Kalau dipikir pikir Rio baru sadar kalau 10 tahun ini ia hidup sendirian, teman pun hanya beberapa. Hanya Edwin yang terdekat.

Edwin menatap Rio dengan lekat, lalu menghela nafas “Kalau itu mau lo, istirahat aja. Istirahat sampe lo mau memulainya kembali, langsung hubungi gue, hmm”

“Kadang kala istirahat itu juga bagian dari perjuangan, kalau capek ya istirahat ngisi tenaga buat ngehadapin masalah yang akan lo hadapi kedepannya lagi nanti”, lanjut Edwin.

Rio yang mendengarnya langsung tertawa, “apaan sih sok bijak najis”. Tapi Edwin menatapnya dengan serius.

Rio berdeham, raut wajahnya nampak berfikir membuat Edwin yang melihat itu menerka nerka apa yang sedang difikan sepupunya.
“Gue mau pulang, makasih dah mau dengerin cerita gue”, Rio mengucap tulus.

“Mau gue anterin?”

“Gak usah, gue pastiin gak akan lupa alamat rumah lagi”

Edwin menatap Rio ragu.

“Ck, percaya sama gue! Udah, bye yah. Salamin ma ponakan” Rio menepuk bahu Edwin lalu keluar dari kafe.

Edwin menatap kepergian temannya dengan iba. Rio seperti kucing yang kehilangan induknya, ia hidup sendiri sejak masih muda. Dan beranjak dewasa ia tidak memiliki siapapun untuk menjadikannya tempat bersandar.

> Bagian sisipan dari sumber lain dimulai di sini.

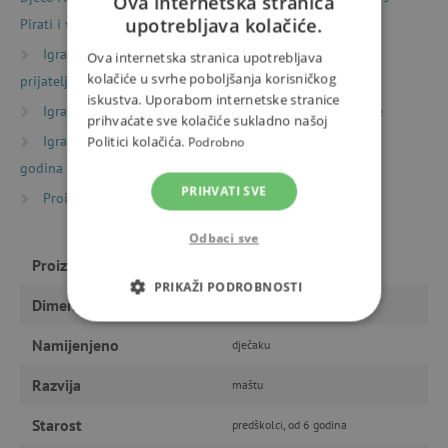
Ova internetska stranica
upotrebljava kolačiće.
Pirati i vitezi
Igračke prema vrsti
Sitni pokloni
Darovi za
Ova internetska stranica upotrebljava
kolačiće u svrhe poboljšanja korisničkog
prijatelje
iskustva. Uporabom internetske stranice
Igračke prema starosti
Igre i igračke za predškolce
prihvaćate sve kolačiće sukladno našoj
Igračke prema starosti
Igre i igračke za djecu od 6
Politici kolačića.
Podrobno
godina
PRIHVATI SVE
Proizvođači
Djeco
Odbaci sve
Proizvođač
Djeco
PRIKAŽI PODROBNOSTI
Dimenzije
11 cm
NUŽNO POTREBNI KOLAČIĆI
Namijenjeno
dječaku
IZVEDBA
CILJANOST
Razvija
maštu
Starost
FUNKCIONALNOST
predškolci, od 6 godina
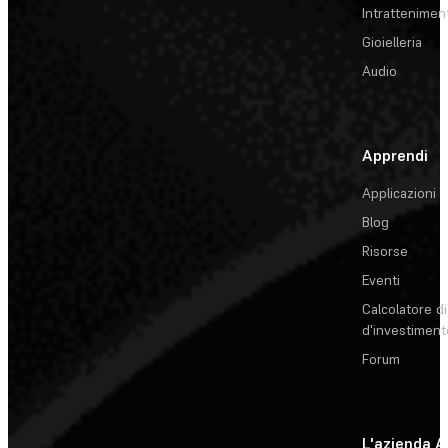
Intrattenimen
Gioielleria
Audio
Apprendi
Applicazioni
Blog
Risorse
Eventi
Calcolatore di
d'investiment
Forum
L'azienda
A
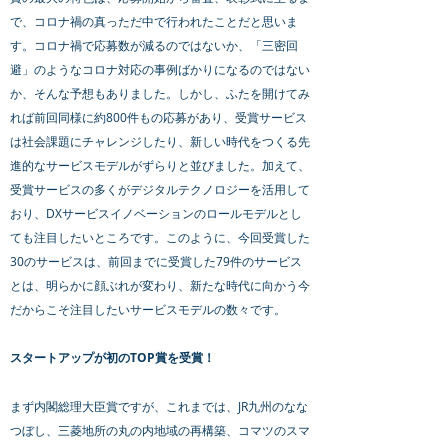
で、コロナ禍の真っただ中で行われたことだと思いま
す。コロナ禍で応募数が減るのではないか、「三密回
避」のようなコロナ対応の事例ばかりになるのではない
か、そんな予想もありました。しかし、ふたを開けてみ
れば前回同様に約800件もの応募があり、受賞サービス
は社会課題にチャレンジしたり、新しい時代をつくる先
進的なサービスモデルがずらりと並びました。加えて、
受賞サービスの多くがデジタルテクノロジーを活用して
おり、DXサービスイノベーションのロールモデルとし
ても注目したいところです。このように、今回受賞した
30のサービスは、前回までに受賞した79件のサービス
とは、明らかに顔ぶれが変わり、新たな時代に向かう今
だからこそ注目したいサービスモデルの数々です。
スタートアップが初のTOP賞を受賞！
まず内閣総理大臣賞ですが、これまでは、JR九州のなな
つぼし、三菱地所の丸の内地域の再構築、コマツのスマ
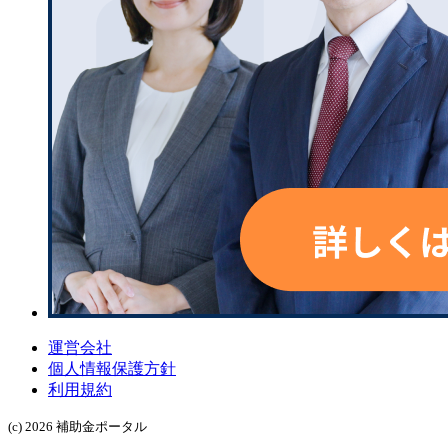
運営会社
個人情報保護方針
利用規約
(c) 2026 補助金ポータル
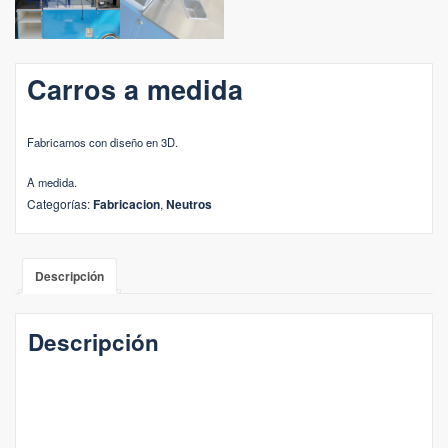
Carros a medida
Fabricamos con diseño en 3D.
A medida.
Categorías:
Fabricacion
,
Neutros
Descripción
Descripción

Gak ada manusia yang benar benar bisa sendiri, setidaknya mereka perlu seseorang untuk memberikan pelukan dikala masa sulit. dan mengatakan ‘Gak papa, ada aku. Dan bersantailah’
Edwin harap Rio punya seseorang buat mengatakan itu padanya.

***

Rio hanya terus bejalan, ia berjalan tanpa mengetahui kemana ia akan pergi dengan melewati jalanan yang nampak luas dan sepi. Tidak ada matahari, tidak ada kendaraan lalu lalang, atau orang yang sekedar lewat. Rio tetap berjalan dengan keraguan.